Cardiac output in restrictive cardiomyopathy is usu­ally low and barely maintained by increased filling pres­sures and tachycardia [10]. Consequently, the anaesthetic plan should not include drugs and techniques that cause de­creased venous return, bradycardia, or decreased contrac­tility. Invasive monitoring is helpful because biventricular failure is common and small volume shifts may greatly af­fect cardiac output. Inotropic support is beneficial to main­tain stable haemodynamics in these patients because of the risk of death from low cardiac output [11] .

There are very few literature regarding anaesthesia in restrictive cardiomyopathy as it is a very rare clinical entity. There are only two reported cases of an­aesthetic management of restrictive cardiomyopathy as per a Pubmed search from 1990 to 2006.

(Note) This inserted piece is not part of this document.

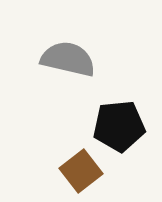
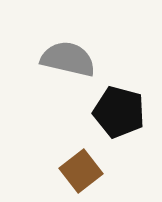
black pentagon: moved 14 px up; rotated 21 degrees clockwise
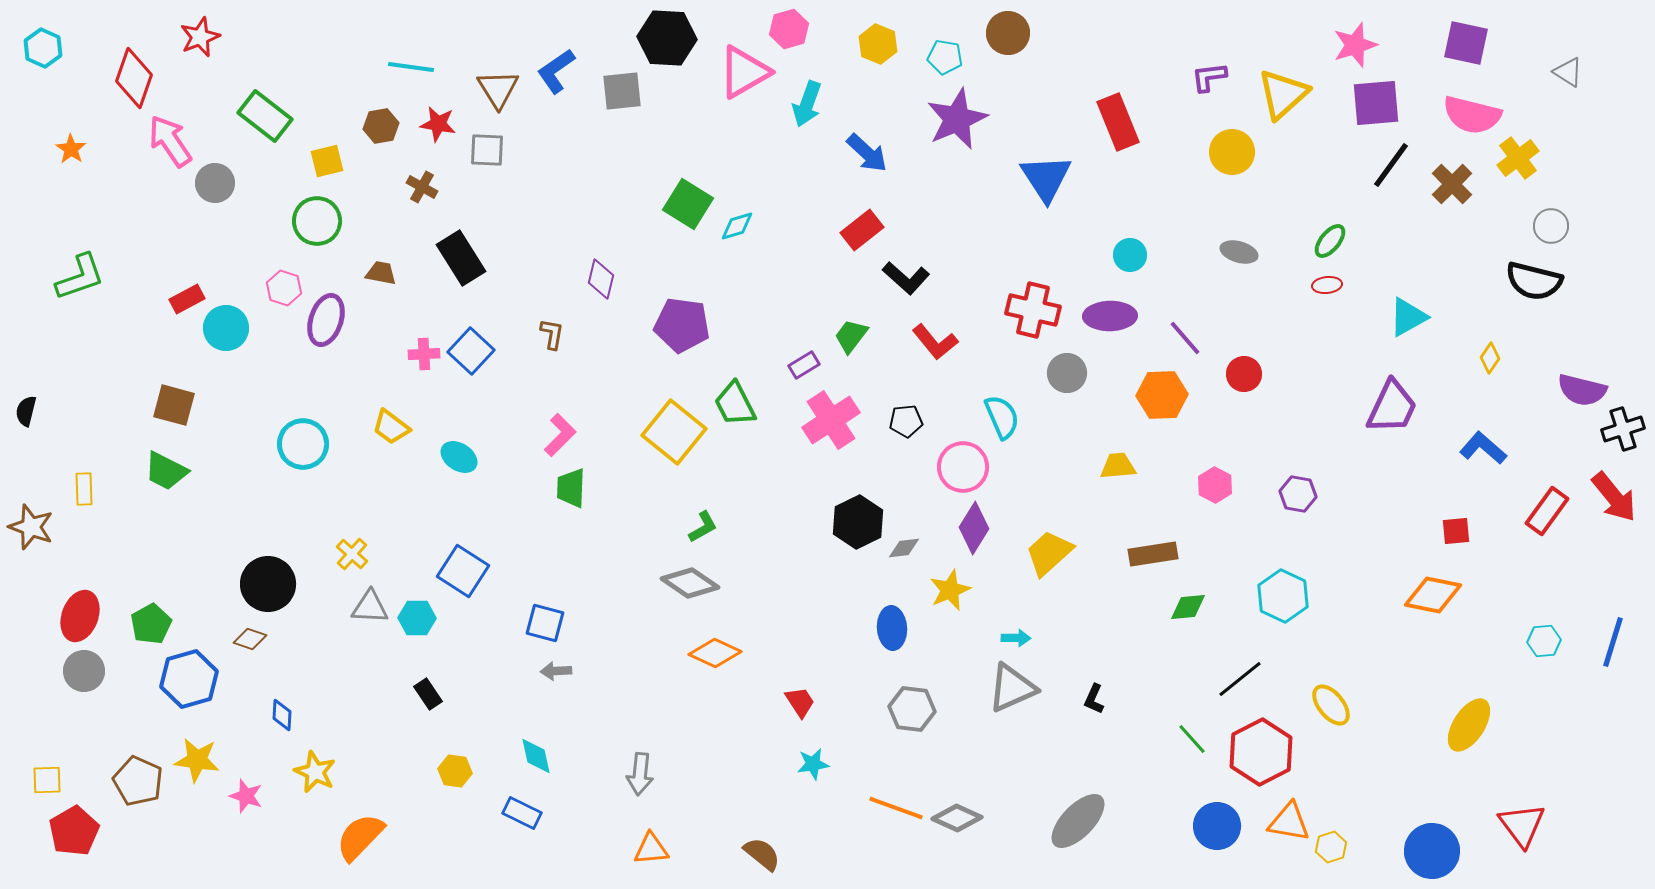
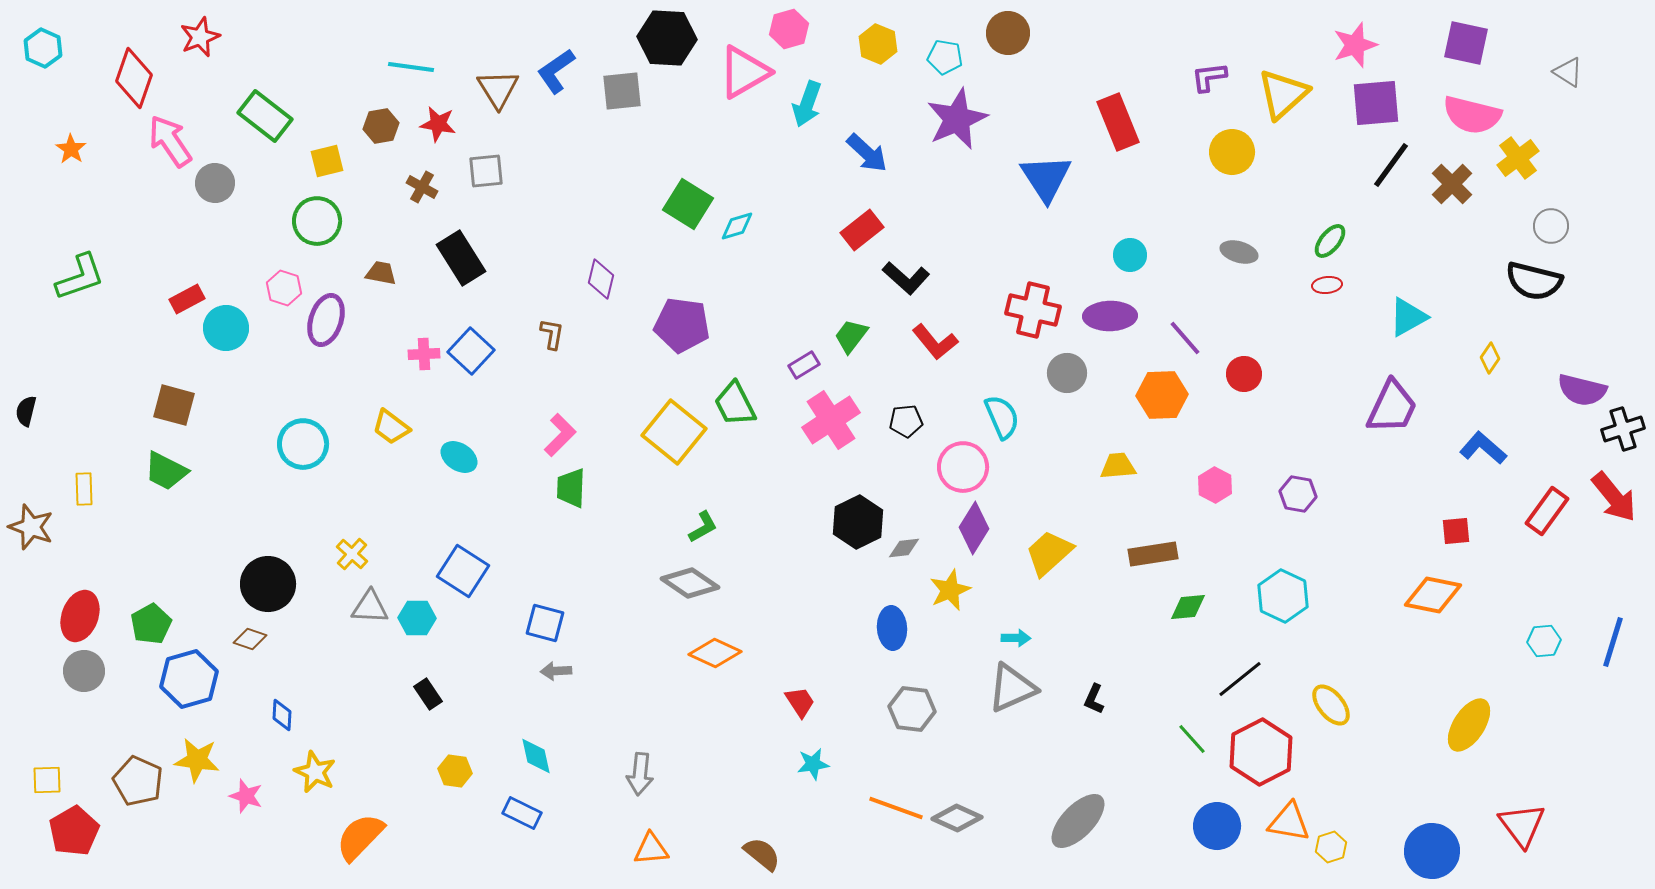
gray square at (487, 150): moved 1 px left, 21 px down; rotated 9 degrees counterclockwise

In one case, general anaesthesia was administered for a subtotal gastrectomy in a 52 yr old man[12] and in the other case, for a mitral valve replacement in a 48 yr old female[13]. Both the cases were managed with invasive monitoring and inotropic support, but in both the cases improvements in car­diac output occurred with the administration of PGE1 by reducing the left ventricular afterload.

Regional anaesthesia is a widely accepted technique for knee arthroscopic procedures and the combined sciatic-femoral nerve block has been described with successful results [14]. Subarachnoid or epidural block is better avoided in restrictive cardiomyopathy because the decreased venous return resulting from sympathetic block may cause deterioration of cardiac output. Sciatic-femoral nerve block is safe and effective, providing excellent intra and postoperative analgesia as well as minimizing postoperative complications in knee arthroscopy [15].

Therefore we conclude that lower limb procedures particularly thigh and knee, can be safely and effectively managed with combined sciatic-femoral nerve block in patients with restrictive cardiomyopathy without invasive monitoring.